Now, I have values of
Par1from all subjects at all visits. Under the assumption of exchangeability, can I do comparison between levels of
Par1using permutation test if I would:
– Compare subjects with drug with those received placebo at V2?
– Compare subjects with feature A with those having feature B at V2?
– Compare subjects having feature A at V2 with those having feature A but at V3?
– By which situation this comparison would be invalid and would violate the assumption of exchangeability?
First, the non-figurative description: Exchangability means that the joint distribution is invariant to permutations of the values of each variable in the joint distribution (i.e, fXYZ(x=1,y=3,z=2)=fXYZ(x=3,y=2,z=1), etc). If this is not the case then counting permutations is not a valid way of testing the null hypothesis, as each permutation will have a different weight (probability/density). Permutation tests depend on each assignment of a given set of numerical values to your variables having the same density/probability.
A concrete example where exchangeability is absent: You have N jars, each filled with 100 numbered tickets.
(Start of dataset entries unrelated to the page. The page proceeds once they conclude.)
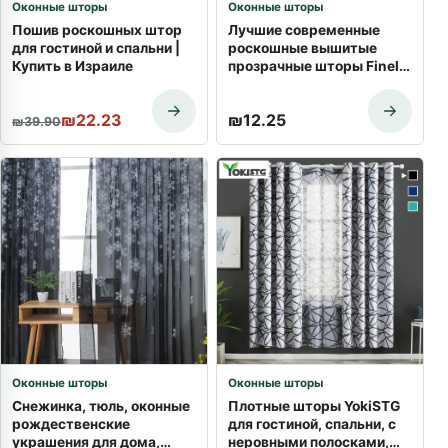
Оконные шторы
Оконные шторы
Пошив роскошных штор
Лучшие современные
для гостиной и спальни |
роскошные вышитые
Купить в Израиле
прозрачные шторы Finel
для гостиной, спальни,
кухни, тюлевые шторы,
Первоначальная цена составляла ₪39.90.
Текущая цена: ₪22.23.
₪
22.23
₪
12.25
портьеры, оконные
₪
39.90
украшения
Оконные шторы
Оконные шторы
Снежинка, тюль, оконные
Плотные шторы YokiSTG
рождественские
для гостиной, спальни, с
украшения для дома,
неровными полосками,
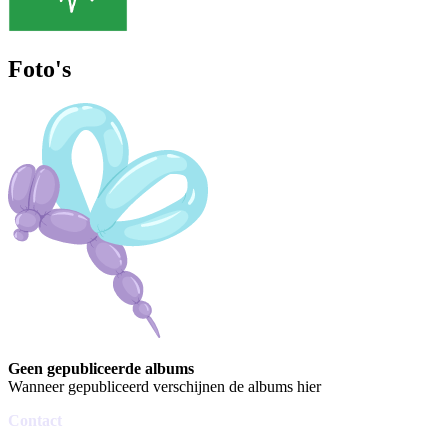
Foto's
Geen gepubliceerde albums
Wanneer gepubliceerd verschijnen de albums hier
Contact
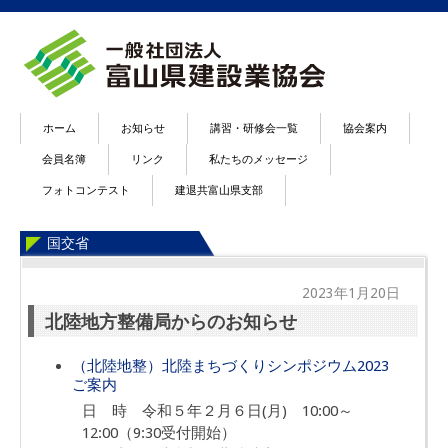
ホーム
お知らせ
講習・研修会一覧
協会案内
会員名簿
リンク
私たちのメッセージ
フォトコンテスト
建退共富山県支部
国交省
2023年1月20日
北陸地方整備局からのお知らせ
（北陸地整）北陸まちづくりシンポジウム2023
ご案内
日 時 令和５年２月６日(月) 10:00～
12:00（9:30受付開始）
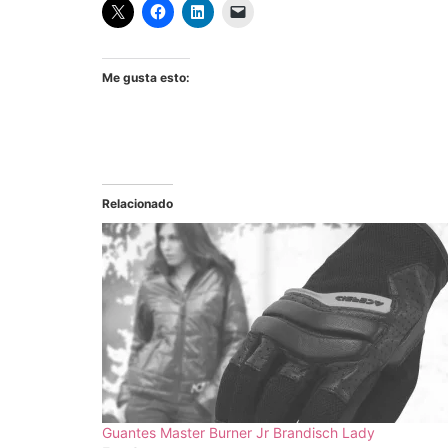
Me gusta esto:
Relacionado
Guantes Master Burner Jr Brandisch Lady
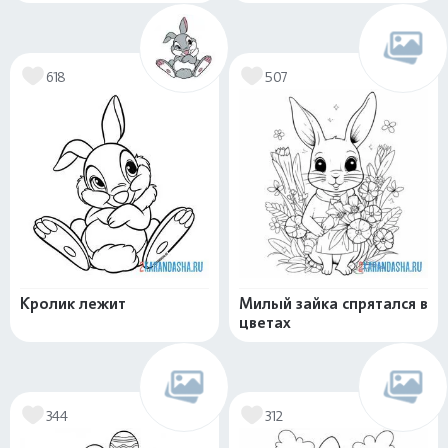
618
507
Кролик лежит
Милый зайка спрятался в
цветах
344
312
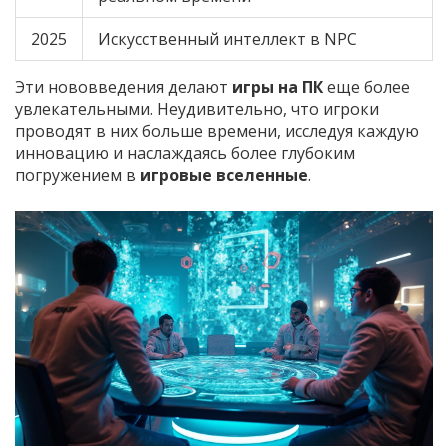
2025
Искусственный интеллект в NPC
Эти нововведения делают
игры на ПК
еще более
увлекательными. Неудивительно, что игроки
проводят в них больше времени, исследуя каждую
инновацию и наслаждаясь более глубоким
погружением в
игровые вселенные
.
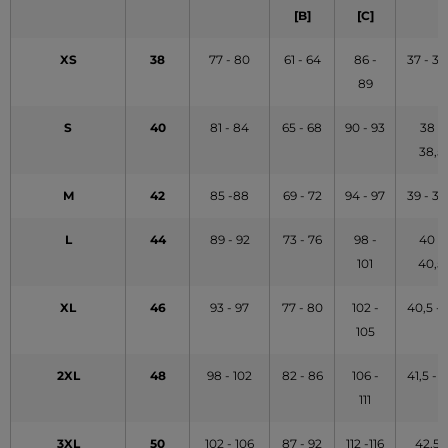
[B]
[C]
XS
38
77 - 80
61 - 64
86 -
37 - 37
89
S
40
81 - 84
65 - 68
90 - 93
38 -
38,5
M
42
85 -88
69 - 72
94 - 97
39 - 39
L
44
89 - 92
73 - 76
98 -
40 -
101
40,5
XL
46
93 - 97
77 - 80
102 -
40,5 - 
105
2XL
48
98 - 102
82 - 86
106 -
41,5 - 
111
3XL
50
102 - 106
87 - 92
112 -116
42,5 -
The first M jars have tickets with only odd numbers from 1-200 (1 ticket per number), the remaining N-M have tickets for only even numbers between 1 – 200. If you select a ticket from each jar at random, you get a joint distribution on sample results. In this case, f(X1=1,X2=2,X3=3…XN=N)≠f(X1=N,X2=N−1,X3=N−2…XN=1)
so you cannot just count permutations of the values 1 through N. In general, exchangeability fails when your sample can be stratified into sub-groups (as I have done with the jars). Exchangeabilty would be restored if, instead of taking 1 sample from N jars, you took N samples from 1 jar. Then, the joint distribution would be invariant to permutations.